The Canadian Journal of Statistics Award 2022

Li Xing
Xuekui Zhang
Igor Burstyn
Paul Gustafson
The Canadian Journal of Statistics Award
2022
“On Logistic Box-Cox Regression for Flexibly Estimating the Shape and Strength of Exposure-Disease Relationships”, which appeared in The Canadian Journal of Statistics, Volume 49, Issue 3, 2021, Pages 808-825.

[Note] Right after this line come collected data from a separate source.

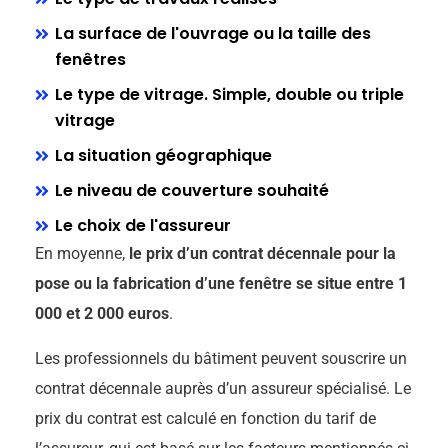
La surface de l'ouvrage ou la taille des
fenêtres
Le type de vitrage. Simple, double ou triple
vitrage
La situation géographique
Le niveau de couverture souhaité
Le choix de l'assureur
En moyenne,
le prix d’un contrat décennale pour la
pose ou la fabrication d’une fenêtre se situe entre 1
000 et 2 000 euros
.
Les professionnels du bâtiment peuvent souscrire un
contrat décennale auprès d’un assureur spécialisé. Le
prix du contrat est calculé en fonction du tarif de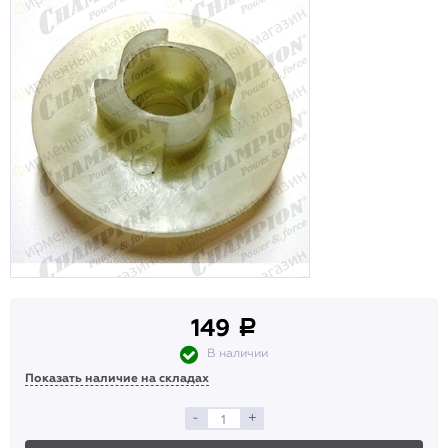
149
a
В наличии
Показать наличие на складах
-
+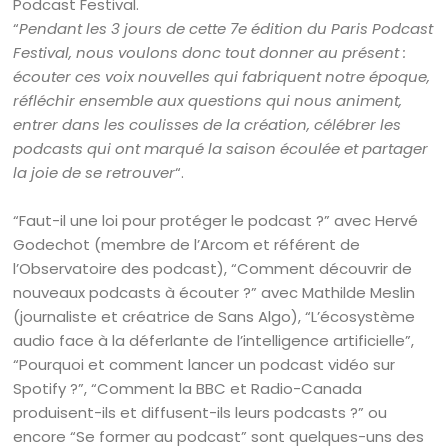
Podcast Festival.
“
Pendant les 3 jours de cette 7e édition du Paris Podcast
Festival, nous voulons donc tout donner au présent :
écouter ces voix nouvelles qui fabriquent notre époque,
réfléchir ensemble aux questions qui nous animent,
entrer dans les coulisses de la création, célébrer les
podcasts qui ont marqué la saison écoulée et partager
la joie de se retrouver
“.
“Faut-il une loi pour protéger le podcast ?” avec Hervé
Godechot (membre de l’Arcom et référent de
l’Observatoire des podcast), “Comment découvrir de
nouveaux podcasts à écouter ?” avec Mathilde Meslin
(journaliste et créatrice de Sans Algo), “L’écosystème
audio face à la déferlante de l’intelligence artificielle”,
“Pourquoi et comment lancer un podcast vidéo sur
Spotify ?”, “Comment la BBC et Radio-Canada
produisent-ils et diffusent-ils leurs podcasts ?” ou
encore “Se former au podcast” sont quelques-uns des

The Canadian Journal of Statistics Award is awarded annually by the SSC to the author(s) of an article published in the previous year in the journal, in recognition of the outstanding quality of the paper's methodological innovation and presentation. 
 

Li Xing is an Assistant Professor in the Mathematics and Statistics Department at the University of Saskatchewan, Saskatoon, Canada. She obtained a Ph.D. in Statistics from the University of British Columbia (2014). Her research is focused on methodological development in statistical data science and software implementation.
 

Xuekui Zhang is a Canada Research Chair (Tier 2) in bioinformatics and biostatistics and an assistant professor of statistics at the University of Victoria. His research focuses on developing statistical methods and software for analyzing genomic data and other big data problems.
 

Igor Burstyn is an Associate Professor of Environmental and Occupational Health at the Drexel University, Philadelphia, USA.  He earned a PhD in Environmental and Occupational Health from Utrecht University in the Netherlands (2001).  His undergraduate training is in microbiology, and he holds a Master of Science degree in Occupational Hygiene (both from the University of British Columbia, Canada).  Dr. Burstyn's contribution to methodological advancement in epidemiology was recognized by the award from the American College of Epidemiology for Outstanding Contribution to Epidemiology (2019)
 

Paul Gustafson is Professor and Head, Department of Statistics, University of British Columbia, Vancouver.  His research interests include Bayesian methods, causal inference, evidence synthesis, measurement error, and partial identification.
 

The citation for the award reads: 

“To Li Xing (University of Saskatchewan), Xuekui Zhang (University of Victoria), Igor Burstyn (Drexel University), and Paul Gustafson (University of British Columbia) for their paper entitled “On Logistic Box-Cox Regression for Flexibly Estimating the Shape and Strength of Exposure-Disease Relationships”, which appeared in The Canadian Journal of Statistics, Volume 49, Issue 3, 2021, Pages 808-825.”
 

This article deals with complicated issues, very important for epidemiological applications, surrounding inference and the shape of the relationship between a continuous exposure variable and a binary disease variable. A family of exposure-disease relationships indexed by a shape parameter based on the Box–Cox transformation is employed. The major benefits of using this model are clearly explained. This article attracted our attention due to its elegant combination of theoretical practical results and its obvious potential for epidemiological applications.